**Task instructions:** Look in the data below for the line that has "Divulgazione e Didattica", then print exactly every line from there through the line that has "wystarczy wziąć ze sobą dowód...", leaving pictures out.

**Data supplied:**
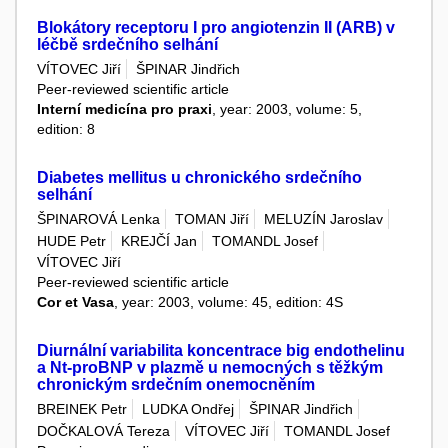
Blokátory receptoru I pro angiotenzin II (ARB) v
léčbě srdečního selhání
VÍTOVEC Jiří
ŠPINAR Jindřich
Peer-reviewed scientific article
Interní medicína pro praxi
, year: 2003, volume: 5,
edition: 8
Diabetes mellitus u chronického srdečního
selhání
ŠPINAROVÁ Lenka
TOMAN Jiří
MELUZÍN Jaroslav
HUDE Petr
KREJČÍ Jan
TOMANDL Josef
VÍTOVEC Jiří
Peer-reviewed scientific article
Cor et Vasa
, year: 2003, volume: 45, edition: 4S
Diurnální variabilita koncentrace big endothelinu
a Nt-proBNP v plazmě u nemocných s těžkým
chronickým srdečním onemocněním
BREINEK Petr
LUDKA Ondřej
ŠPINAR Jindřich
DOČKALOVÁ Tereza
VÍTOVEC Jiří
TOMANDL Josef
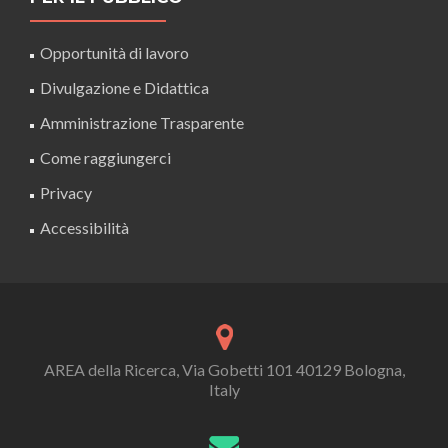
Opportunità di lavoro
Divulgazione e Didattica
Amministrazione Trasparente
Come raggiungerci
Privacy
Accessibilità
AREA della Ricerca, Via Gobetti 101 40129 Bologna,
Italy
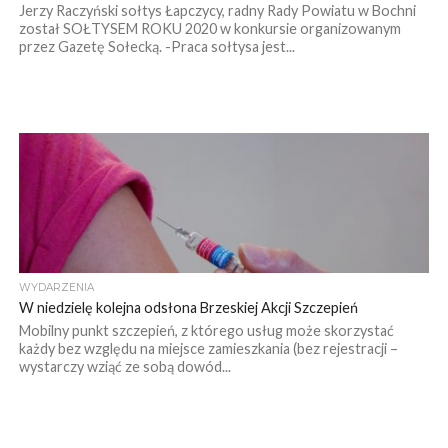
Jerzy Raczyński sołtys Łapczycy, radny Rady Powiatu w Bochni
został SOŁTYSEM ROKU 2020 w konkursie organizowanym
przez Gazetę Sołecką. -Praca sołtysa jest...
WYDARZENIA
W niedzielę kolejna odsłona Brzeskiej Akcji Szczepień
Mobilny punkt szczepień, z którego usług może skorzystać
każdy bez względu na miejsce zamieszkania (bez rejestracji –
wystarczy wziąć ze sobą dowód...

---

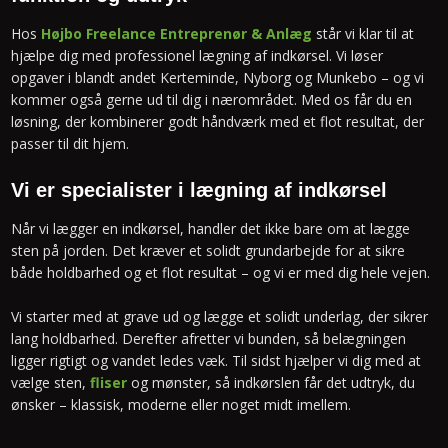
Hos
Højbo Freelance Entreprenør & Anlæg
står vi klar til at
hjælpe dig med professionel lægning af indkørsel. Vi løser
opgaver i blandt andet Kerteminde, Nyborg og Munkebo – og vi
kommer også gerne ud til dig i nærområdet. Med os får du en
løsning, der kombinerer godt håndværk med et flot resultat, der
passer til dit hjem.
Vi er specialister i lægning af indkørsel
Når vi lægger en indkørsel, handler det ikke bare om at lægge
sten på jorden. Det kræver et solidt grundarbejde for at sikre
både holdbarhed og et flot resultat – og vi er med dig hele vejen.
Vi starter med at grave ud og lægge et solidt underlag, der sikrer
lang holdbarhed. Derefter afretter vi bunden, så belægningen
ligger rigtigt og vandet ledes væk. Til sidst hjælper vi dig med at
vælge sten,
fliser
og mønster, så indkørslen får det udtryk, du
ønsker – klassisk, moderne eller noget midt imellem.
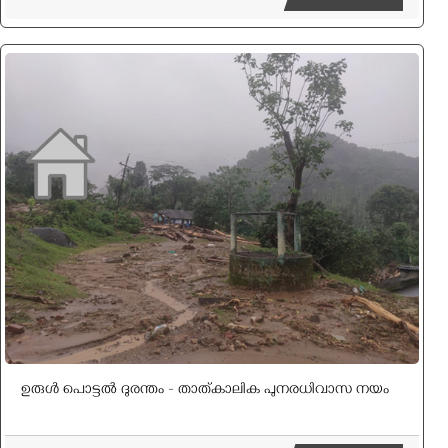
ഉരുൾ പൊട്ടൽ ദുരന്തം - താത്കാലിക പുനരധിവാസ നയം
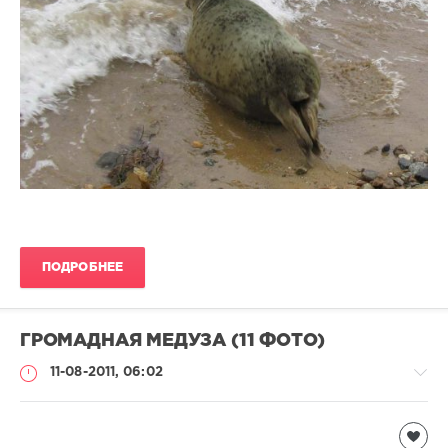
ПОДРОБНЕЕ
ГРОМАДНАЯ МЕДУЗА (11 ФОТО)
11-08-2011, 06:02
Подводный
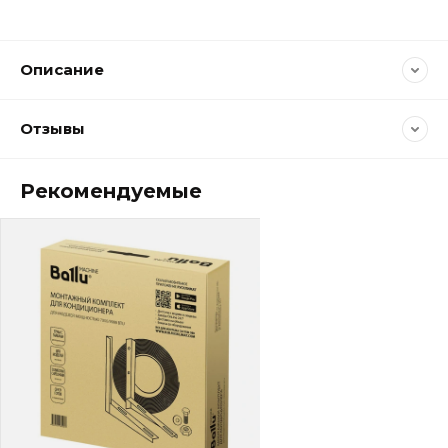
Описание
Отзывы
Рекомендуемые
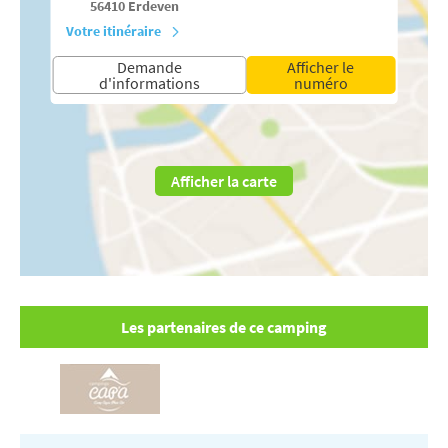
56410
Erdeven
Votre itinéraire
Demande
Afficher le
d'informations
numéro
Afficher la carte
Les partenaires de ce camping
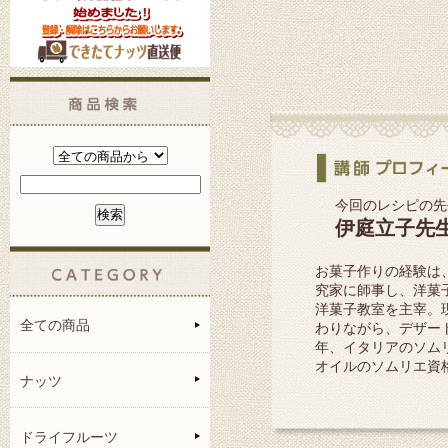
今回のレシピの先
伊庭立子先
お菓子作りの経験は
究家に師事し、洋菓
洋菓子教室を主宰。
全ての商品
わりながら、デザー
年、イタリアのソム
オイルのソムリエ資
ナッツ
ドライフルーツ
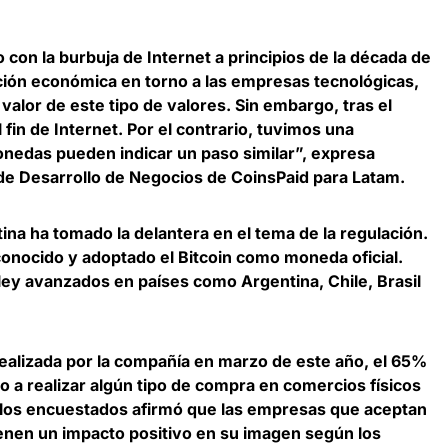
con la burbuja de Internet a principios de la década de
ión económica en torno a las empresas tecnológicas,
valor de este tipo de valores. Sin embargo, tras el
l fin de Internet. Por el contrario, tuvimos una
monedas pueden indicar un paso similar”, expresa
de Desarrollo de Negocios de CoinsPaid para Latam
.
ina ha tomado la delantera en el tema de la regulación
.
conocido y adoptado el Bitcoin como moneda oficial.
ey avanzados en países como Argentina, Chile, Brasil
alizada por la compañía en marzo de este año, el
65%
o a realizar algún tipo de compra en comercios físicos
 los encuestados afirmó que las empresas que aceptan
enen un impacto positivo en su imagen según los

**Your solution:**
Divulgazione e Didattica
Amministrazione Trasparente
Come raggiungerci
Privacy
Accessibilità
AREA della Ricerca, Via Gobetti 101 40129 Bologna,
Italy
Jerzy Raczyński sołtys Łapczycy, radny Rady Powiatu w Bochni
został SOŁTYSEM ROKU 2020 w konkursie organizowanym
przez Gazetę Sołecką. -Praca sołtysa jest...
WYDARZENIA
W niedzielę kolejna odsłona Brzeskiej Akcji Szczepień
Mobilny punkt szczepień, z którego usług może skorzystać
każdy bez względu na miejsce zamieszkania (bez rejestracji –
wystarczy wziąć ze sobą dowód...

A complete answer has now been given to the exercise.